Biopesticide Research as a Function of Targets (Plant Pests)
A plethora of polyphagous indigenous and invasive pests, such as whiteflies, leafminers (Liriomyza sp.), cereal stemborers (C. partellus and Busseola fusca), the diamondback moth Plutella xylostella, the African bollworm Helicoverpa armigera, the red spider mite Tetranychus urticae, the tomato spider mite Tetranychus evansi, aphids, thrips, fruit flies, pod borers, pod suckers, storage beetles, the false codling moth Thaumatotibia leucotreta and, recently, the fall armyworm Spodoptera frugiperda and the tomato leafminer Tuta absoluta significantly reduce sustainable production of staple and horticultural crops, and consequently inflict enormous economic losses. In addition, some insects are vectors of serious plant diseases (e.g., thrips, whiteflies and the cowpea aphid Aphis craccivora).
icipe has actively engaged in research to identify virulent entomopathogens of these pests, with a greater emphasis on entomopathogenic fungi belonging to the genera of Metarhizium sp. and Beauveria sp. Strains belonging to this genus are relatively easy to mass-produce, formulate and apply, and were found to be among the most virulent against Africa's pests. Longstanding research has yielded significant results, and currently, three fungal products based on M. anisopliae strains ICIPE 69, ICIPE 78 and ICIPE 62 are commercialized for management of key pests in several countries in sub-Saharan Africa as well as Canada. Currently, screening efforts are expanding beyond M. anisopliae toward other entomopathogenic fungi such as B. bassiana and Isaria fumosorosea, bacteria, microsporidia, nematodes and viruses. A recent research thrust centers on endophytes such as Hypocrea lixii and Trichoderma sp.

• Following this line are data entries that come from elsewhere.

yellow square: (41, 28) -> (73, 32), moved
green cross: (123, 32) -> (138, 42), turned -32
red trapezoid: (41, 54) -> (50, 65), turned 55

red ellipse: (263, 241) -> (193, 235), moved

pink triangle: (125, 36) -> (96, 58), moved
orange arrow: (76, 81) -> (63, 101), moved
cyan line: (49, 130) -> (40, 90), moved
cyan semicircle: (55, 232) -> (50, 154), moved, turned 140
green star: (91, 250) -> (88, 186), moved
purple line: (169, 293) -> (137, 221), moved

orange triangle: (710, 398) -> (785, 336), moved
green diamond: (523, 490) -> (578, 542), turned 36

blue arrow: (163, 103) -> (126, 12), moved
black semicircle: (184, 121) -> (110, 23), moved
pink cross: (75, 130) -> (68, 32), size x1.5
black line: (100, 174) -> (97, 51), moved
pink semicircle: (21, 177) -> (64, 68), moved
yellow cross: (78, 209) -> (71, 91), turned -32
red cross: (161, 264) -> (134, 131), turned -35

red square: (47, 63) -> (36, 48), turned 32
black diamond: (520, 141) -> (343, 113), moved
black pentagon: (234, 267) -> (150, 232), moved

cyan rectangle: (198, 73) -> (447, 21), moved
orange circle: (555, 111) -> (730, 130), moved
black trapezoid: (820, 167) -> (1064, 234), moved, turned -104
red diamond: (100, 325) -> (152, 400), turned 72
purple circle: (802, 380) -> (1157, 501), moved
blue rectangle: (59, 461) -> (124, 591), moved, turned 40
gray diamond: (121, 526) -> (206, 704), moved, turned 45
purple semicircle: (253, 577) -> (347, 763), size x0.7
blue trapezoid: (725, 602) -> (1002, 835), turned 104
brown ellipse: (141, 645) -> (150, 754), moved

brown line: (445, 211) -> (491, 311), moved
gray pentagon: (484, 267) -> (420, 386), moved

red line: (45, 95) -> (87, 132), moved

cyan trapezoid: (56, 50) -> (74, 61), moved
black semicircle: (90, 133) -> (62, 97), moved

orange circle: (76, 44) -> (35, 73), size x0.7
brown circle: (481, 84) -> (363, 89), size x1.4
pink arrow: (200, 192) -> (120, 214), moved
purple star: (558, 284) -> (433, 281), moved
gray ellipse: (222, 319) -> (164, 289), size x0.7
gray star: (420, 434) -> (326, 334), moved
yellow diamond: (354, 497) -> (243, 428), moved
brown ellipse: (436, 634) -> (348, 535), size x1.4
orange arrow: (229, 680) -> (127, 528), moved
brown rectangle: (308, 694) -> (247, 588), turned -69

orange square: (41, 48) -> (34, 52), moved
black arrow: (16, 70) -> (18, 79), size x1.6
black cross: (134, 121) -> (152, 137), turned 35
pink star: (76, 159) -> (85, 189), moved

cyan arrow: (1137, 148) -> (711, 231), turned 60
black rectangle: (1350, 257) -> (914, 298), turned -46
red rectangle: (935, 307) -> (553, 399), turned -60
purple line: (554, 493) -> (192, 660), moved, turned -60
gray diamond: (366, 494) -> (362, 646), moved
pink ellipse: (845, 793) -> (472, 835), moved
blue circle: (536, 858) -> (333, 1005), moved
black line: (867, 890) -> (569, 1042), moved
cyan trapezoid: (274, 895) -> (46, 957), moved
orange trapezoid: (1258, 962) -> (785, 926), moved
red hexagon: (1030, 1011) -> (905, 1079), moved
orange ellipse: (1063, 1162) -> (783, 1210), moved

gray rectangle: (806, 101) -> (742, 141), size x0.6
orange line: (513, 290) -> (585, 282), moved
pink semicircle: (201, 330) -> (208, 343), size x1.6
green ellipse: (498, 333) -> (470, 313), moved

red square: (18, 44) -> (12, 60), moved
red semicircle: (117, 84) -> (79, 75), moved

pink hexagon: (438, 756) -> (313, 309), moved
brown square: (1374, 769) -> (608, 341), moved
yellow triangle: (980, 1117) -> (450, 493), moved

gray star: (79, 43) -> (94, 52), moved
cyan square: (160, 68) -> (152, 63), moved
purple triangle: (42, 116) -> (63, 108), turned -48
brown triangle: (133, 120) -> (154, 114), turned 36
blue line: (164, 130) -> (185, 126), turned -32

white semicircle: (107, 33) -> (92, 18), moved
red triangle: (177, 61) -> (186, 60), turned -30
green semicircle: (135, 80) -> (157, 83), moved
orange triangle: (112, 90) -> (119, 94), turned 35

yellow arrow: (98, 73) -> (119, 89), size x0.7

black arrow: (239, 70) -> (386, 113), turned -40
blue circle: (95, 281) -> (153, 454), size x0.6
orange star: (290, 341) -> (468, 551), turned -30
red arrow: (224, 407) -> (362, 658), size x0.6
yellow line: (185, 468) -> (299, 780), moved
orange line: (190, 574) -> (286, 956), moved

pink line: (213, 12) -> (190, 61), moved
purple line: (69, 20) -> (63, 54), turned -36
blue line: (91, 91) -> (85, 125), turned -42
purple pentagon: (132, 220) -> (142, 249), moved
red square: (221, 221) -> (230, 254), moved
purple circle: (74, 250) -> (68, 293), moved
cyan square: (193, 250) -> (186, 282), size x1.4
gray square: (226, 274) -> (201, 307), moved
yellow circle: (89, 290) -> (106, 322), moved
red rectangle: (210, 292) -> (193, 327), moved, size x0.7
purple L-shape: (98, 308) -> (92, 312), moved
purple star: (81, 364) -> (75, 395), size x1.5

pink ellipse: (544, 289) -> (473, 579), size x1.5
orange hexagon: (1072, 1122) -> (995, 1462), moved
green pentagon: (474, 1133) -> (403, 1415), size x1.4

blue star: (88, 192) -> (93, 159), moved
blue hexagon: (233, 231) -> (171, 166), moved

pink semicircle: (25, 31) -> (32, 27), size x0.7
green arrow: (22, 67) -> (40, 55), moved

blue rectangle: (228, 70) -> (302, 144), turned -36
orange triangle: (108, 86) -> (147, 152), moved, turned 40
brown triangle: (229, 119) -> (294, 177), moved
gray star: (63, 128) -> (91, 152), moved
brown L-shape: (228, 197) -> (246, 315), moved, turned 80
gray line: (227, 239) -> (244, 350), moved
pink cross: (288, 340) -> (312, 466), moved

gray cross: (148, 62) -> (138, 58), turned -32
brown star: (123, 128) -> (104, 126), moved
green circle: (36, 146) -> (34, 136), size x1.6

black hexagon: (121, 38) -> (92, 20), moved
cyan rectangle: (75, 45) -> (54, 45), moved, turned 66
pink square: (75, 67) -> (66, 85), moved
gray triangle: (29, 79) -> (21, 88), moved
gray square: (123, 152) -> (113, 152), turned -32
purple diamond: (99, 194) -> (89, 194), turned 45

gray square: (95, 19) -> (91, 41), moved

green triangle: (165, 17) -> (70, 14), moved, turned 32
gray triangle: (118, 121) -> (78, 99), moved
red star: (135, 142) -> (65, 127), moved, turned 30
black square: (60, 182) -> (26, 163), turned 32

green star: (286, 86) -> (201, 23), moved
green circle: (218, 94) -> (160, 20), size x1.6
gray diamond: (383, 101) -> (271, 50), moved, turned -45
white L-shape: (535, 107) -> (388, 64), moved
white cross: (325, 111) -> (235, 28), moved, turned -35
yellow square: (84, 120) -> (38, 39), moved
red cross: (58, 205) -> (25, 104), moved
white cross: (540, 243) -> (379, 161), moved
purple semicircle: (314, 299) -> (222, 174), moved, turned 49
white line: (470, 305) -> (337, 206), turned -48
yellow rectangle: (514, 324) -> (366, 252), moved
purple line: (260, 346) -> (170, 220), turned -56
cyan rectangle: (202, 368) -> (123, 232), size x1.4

Based on long-standing experience in developing M. anisopliae into biopesticides, the time taken from identification of virulent strains to commercialization as biopesticide products has considerably shortened. This is attributed largely to more efficient R4D related to product development, better interactions with regulatory authorities and policy makers, and stronger engagement with the private sector and partnership arrangements to identify market needs. For example, whereas it took >15 years from the first screening of M. anisopliae strain ICIPE 69 to development into the commercial product Real Metarhizium 69, we estimate that duration between first screening of M. anisopliae strain ICIPE 7 for S. frugiperda to commercialization is likely to take only 36 months. Faster biopesticide development is crucial to tackle biological control against emerging pests such as S. frugiperda, T. absoluta and the desert locust Schistocerca gregaria.